** PROMPT **
Return the material exactly. Every line must stay as it is.

** DATA TO PROCESS **
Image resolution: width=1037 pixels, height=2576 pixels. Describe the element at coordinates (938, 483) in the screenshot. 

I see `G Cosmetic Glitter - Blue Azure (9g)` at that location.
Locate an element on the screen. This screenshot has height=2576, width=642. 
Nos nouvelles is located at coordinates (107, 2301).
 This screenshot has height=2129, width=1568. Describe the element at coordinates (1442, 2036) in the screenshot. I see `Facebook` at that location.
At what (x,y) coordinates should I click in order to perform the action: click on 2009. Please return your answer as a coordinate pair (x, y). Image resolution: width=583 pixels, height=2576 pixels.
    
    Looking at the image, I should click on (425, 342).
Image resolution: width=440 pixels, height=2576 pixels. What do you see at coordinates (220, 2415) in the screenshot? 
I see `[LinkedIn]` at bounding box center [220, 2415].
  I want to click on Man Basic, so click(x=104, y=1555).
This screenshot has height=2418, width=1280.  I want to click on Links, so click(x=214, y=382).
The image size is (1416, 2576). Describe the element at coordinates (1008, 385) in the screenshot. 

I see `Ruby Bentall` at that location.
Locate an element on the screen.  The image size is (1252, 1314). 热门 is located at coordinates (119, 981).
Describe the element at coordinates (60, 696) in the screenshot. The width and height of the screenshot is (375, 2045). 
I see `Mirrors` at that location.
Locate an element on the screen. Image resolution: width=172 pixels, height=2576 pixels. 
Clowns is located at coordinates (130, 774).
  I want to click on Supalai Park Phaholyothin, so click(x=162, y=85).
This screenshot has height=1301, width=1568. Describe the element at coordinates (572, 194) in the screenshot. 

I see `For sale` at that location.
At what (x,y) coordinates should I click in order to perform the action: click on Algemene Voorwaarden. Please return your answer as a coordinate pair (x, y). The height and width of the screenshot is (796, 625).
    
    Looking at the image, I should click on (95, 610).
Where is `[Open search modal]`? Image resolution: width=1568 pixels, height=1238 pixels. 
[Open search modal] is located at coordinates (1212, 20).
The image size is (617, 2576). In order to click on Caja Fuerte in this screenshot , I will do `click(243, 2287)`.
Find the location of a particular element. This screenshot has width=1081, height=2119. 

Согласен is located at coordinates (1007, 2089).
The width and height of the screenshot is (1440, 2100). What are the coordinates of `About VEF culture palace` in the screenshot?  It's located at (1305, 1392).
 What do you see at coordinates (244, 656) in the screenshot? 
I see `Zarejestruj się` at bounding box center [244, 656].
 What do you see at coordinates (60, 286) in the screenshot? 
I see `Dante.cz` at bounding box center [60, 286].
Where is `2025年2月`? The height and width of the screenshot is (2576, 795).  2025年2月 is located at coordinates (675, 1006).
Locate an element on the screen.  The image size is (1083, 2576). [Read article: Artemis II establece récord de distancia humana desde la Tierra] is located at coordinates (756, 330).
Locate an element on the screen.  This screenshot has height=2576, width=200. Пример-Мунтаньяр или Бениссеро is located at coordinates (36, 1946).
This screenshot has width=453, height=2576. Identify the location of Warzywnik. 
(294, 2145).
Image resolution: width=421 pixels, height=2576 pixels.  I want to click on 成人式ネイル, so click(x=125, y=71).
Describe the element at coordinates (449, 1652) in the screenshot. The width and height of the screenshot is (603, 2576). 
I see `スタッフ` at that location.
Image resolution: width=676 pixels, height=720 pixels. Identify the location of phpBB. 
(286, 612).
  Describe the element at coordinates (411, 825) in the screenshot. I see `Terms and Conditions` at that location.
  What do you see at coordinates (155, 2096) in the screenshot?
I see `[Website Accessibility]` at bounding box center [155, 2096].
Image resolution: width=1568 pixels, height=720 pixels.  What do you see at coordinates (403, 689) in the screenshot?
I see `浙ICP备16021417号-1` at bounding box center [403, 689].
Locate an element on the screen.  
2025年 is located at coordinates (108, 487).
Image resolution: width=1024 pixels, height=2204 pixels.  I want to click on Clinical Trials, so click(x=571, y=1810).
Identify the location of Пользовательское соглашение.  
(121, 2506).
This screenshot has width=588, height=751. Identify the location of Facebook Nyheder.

** EXERCISE ANSWER **
Image resolution: width=1037 pixels, height=2576 pixels. Describe the element at coordinates (938, 483) in the screenshot. 

I see `G Cosmetic Glitter - Blue Azure (9g)` at that location.
Locate an element on the screen. This screenshot has height=2576, width=642. 
Nos nouvelles is located at coordinates (107, 2301).
 This screenshot has height=2129, width=1568. Describe the element at coordinates (1442, 2036) in the screenshot. I see `Facebook` at that location.
At what (x,y) coordinates should I click in order to perform the action: click on 2009. Please return your answer as a coordinate pair (x, y). Image resolution: width=583 pixels, height=2576 pixels.
    
    Looking at the image, I should click on (425, 342).
Image resolution: width=440 pixels, height=2576 pixels. What do you see at coordinates (220, 2415) in the screenshot? 
I see `[LinkedIn]` at bounding box center [220, 2415].
  I want to click on Man Basic, so click(x=104, y=1555).
This screenshot has height=2418, width=1280.  I want to click on Links, so click(x=214, y=382).
The image size is (1416, 2576). Describe the element at coordinates (1008, 385) in the screenshot. 

I see `Ruby Bentall` at that location.
Locate an element on the screen.  The image size is (1252, 1314). 热门 is located at coordinates (119, 981).
Describe the element at coordinates (60, 696) in the screenshot. The width and height of the screenshot is (375, 2045). 
I see `Mirrors` at that location.
Locate an element on the screen. Image resolution: width=172 pixels, height=2576 pixels. 
Clowns is located at coordinates (130, 774).
  I want to click on Supalai Park Phaholyothin, so click(x=162, y=85).
This screenshot has height=1301, width=1568. Describe the element at coordinates (572, 194) in the screenshot. 

I see `For sale` at that location.
At what (x,y) coordinates should I click in order to perform the action: click on Algemene Voorwaarden. Please return your answer as a coordinate pair (x, y). The height and width of the screenshot is (796, 625).
    
    Looking at the image, I should click on (95, 610).
Where is `[Open search modal]`? Image resolution: width=1568 pixels, height=1238 pixels. 
[Open search modal] is located at coordinates (1212, 20).
The image size is (617, 2576). In order to click on Caja Fuerte in this screenshot , I will do `click(243, 2287)`.
Find the location of a particular element. This screenshot has width=1081, height=2119. 

Согласен is located at coordinates (1007, 2089).
The width and height of the screenshot is (1440, 2100). What are the coordinates of `About VEF culture palace` in the screenshot?  It's located at (1305, 1392).
 What do you see at coordinates (244, 656) in the screenshot? 
I see `Zarejestruj się` at bounding box center [244, 656].
 What do you see at coordinates (60, 286) in the screenshot? 
I see `Dante.cz` at bounding box center [60, 286].
Where is `2025年2月`? The height and width of the screenshot is (2576, 795).  2025年2月 is located at coordinates (675, 1006).
Locate an element on the screen.  The image size is (1083, 2576). [Read article: Artemis II establece récord de distancia humana desde la Tierra] is located at coordinates (756, 330).
Locate an element on the screen.  This screenshot has height=2576, width=200. Пример-Мунтаньяр или Бениссеро is located at coordinates (36, 1946).
This screenshot has width=453, height=2576. Identify the location of Warzywnik. 
(294, 2145).
Image resolution: width=421 pixels, height=2576 pixels.  I want to click on 成人式ネイル, so click(x=125, y=71).
Describe the element at coordinates (449, 1652) in the screenshot. The width and height of the screenshot is (603, 2576). 
I see `スタッフ` at that location.
Image resolution: width=676 pixels, height=720 pixels. Identify the location of phpBB. 
(286, 612).
  Describe the element at coordinates (411, 825) in the screenshot. I see `Terms and Conditions` at that location.
  What do you see at coordinates (155, 2096) in the screenshot?
I see `[Website Accessibility]` at bounding box center [155, 2096].
Image resolution: width=1568 pixels, height=720 pixels.  What do you see at coordinates (403, 689) in the screenshot?
I see `浙ICP备16021417号-1` at bounding box center [403, 689].
Locate an element on the screen.  
2025年 is located at coordinates (108, 487).
Image resolution: width=1024 pixels, height=2204 pixels.  I want to click on Clinical Trials, so click(x=571, y=1810).
Identify the location of Пользовательское соглашение.  
(121, 2506).
This screenshot has width=588, height=751. Identify the location of Facebook Nyheder.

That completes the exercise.